After a brief break one of the other major panels began, this being that for Game of Thrones.  It was a surprise, at least to me, to see Seth Myers come out as host for the panel.  He was funny and kept the questions brief, whether from his own list or from the audience members lucky enough to get to the mike. This presentation was eagerly awaited by a good portion of the crowd, but having not seen the entire last season, I had plenty of spoilers blown.  Of course, the big one had been all over social media and was pretty hard to ignore.

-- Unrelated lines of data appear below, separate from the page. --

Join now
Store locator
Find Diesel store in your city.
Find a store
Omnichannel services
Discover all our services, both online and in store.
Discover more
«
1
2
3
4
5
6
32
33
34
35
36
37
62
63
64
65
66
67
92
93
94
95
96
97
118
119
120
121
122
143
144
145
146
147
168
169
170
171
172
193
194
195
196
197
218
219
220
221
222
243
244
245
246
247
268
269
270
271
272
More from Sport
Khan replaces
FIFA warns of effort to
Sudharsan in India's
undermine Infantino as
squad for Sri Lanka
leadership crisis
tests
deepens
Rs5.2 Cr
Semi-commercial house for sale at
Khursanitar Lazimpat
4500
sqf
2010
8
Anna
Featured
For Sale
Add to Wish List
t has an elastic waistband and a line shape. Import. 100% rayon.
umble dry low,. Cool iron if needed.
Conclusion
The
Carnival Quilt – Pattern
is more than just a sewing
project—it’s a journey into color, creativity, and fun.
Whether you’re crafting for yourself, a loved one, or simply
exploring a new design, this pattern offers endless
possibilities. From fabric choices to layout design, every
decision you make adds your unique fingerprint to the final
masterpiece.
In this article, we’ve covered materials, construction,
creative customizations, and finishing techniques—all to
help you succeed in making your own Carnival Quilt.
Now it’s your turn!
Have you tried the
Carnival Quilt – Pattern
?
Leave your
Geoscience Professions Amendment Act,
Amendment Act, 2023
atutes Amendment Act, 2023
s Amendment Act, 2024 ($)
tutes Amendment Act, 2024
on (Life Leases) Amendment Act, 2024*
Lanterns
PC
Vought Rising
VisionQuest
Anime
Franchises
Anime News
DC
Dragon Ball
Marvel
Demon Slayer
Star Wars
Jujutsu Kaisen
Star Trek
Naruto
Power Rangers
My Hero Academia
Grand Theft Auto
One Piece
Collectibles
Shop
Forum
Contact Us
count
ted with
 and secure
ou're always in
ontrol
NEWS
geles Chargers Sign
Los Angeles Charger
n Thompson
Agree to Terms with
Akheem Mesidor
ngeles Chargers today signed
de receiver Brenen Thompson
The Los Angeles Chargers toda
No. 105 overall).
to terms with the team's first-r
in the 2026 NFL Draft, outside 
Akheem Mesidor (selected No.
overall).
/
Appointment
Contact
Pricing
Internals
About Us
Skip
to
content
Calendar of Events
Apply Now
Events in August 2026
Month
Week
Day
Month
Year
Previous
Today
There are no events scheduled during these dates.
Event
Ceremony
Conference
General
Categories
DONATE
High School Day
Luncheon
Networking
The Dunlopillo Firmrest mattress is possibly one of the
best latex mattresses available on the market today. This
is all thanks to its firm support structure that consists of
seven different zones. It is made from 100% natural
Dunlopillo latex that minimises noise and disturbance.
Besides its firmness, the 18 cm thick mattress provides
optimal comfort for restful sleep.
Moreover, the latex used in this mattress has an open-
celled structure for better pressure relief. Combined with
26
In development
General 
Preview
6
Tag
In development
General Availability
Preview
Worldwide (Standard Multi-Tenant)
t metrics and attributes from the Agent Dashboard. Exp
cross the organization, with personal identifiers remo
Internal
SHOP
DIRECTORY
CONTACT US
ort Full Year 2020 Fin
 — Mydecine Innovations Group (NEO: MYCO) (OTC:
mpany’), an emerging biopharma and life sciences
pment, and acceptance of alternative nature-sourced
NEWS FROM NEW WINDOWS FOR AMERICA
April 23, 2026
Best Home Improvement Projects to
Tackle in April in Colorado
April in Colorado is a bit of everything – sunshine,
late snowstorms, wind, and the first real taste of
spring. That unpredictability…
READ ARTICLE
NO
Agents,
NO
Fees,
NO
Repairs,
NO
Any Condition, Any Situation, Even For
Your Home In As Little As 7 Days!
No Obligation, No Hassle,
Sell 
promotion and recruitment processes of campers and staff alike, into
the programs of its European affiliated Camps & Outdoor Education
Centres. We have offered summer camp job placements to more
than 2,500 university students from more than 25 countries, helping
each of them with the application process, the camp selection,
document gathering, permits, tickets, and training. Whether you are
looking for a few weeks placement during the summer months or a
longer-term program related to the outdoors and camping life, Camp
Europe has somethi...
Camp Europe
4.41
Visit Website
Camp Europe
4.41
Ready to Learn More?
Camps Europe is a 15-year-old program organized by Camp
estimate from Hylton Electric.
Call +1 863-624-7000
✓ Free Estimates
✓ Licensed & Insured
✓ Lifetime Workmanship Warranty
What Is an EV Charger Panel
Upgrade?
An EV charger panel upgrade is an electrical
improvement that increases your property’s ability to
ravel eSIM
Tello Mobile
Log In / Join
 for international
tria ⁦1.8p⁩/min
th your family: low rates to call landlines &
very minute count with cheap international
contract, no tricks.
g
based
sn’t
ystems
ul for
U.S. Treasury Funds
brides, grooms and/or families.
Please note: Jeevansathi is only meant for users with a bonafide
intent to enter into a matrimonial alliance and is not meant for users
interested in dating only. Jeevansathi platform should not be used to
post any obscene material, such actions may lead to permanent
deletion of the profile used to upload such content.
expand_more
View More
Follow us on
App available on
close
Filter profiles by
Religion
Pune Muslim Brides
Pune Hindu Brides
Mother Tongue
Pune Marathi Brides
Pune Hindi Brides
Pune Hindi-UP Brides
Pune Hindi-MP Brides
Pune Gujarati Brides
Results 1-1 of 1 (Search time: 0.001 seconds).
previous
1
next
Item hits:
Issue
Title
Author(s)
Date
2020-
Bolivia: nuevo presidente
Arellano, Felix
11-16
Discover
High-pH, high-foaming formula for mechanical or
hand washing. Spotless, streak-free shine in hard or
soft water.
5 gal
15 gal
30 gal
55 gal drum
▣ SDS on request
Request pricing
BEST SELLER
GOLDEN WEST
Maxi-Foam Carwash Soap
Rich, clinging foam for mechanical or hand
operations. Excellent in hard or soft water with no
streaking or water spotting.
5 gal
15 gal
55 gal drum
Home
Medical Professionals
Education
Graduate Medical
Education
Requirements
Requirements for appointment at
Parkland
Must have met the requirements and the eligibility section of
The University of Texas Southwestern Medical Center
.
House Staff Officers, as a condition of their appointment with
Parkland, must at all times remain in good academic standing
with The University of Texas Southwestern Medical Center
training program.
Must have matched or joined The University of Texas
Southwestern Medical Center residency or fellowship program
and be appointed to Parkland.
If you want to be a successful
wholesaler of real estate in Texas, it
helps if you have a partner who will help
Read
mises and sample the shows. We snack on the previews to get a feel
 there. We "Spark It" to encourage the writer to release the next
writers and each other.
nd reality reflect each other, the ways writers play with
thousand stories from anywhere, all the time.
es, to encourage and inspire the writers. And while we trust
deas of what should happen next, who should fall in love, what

Thanks, Interwebs!  Some of those attending were Sophie Turner, Maisie Williams, John Bradley, Liam Cunningham and Gwendoline Christie (who would show up at a later panel, as you can imagine).  The panel was entertaining, but a lot of folks were disappointed in that there was no trailer for the new season and the panelists had apparently been told not to discuss much of what we were going to see.  One cool thing was a video showing GoT references and jokes that appeared on other TV shows.  This included Kit Harington appearing as Jon Snow in a skit on Myer's late night show.  Unfortunately folks were limited in learning much new, although while the show's writers kept telling us that a certain character was in fact extremely dead, some cast members hinted at other things.  Going to give this a mixed review, but overall it was cool seeing the cast.

Initially we had talked about taking a break during the next panel, called Enterainment Weekly: Brave New Warriors, which was comprised of male actors from various shows talking about how they got started and telling stories about some of the shows and films they worked on.  I admit that only a couple were familiar to me.  They were Zachary Levi (Heroes Reborn), Sam Heughan (Outlander), Jordan Gavaris (Orphan Black), Kevin Durand (The Strain), Rob Kazinsky (The Frankenstein Code) and Michael Cudlitz (Abraham on The Walking Dead). Only Durand and Cudlitz are in shows I watch currently.  Between this panel and the one for WD, I now consider Cudlitz one of my favorite actors on TV.  He was just so cool and very revealing about some of his early career.  In fact, everyone on the stage had some funny stories to share about their careers.  At one point, in response to an audience question, the discussion became very serious while a number of the men revealed how they or friends had been propositioned or used sexually in order to get roles. I'm really glad that we stayed and I have new respect for everyone who appeared.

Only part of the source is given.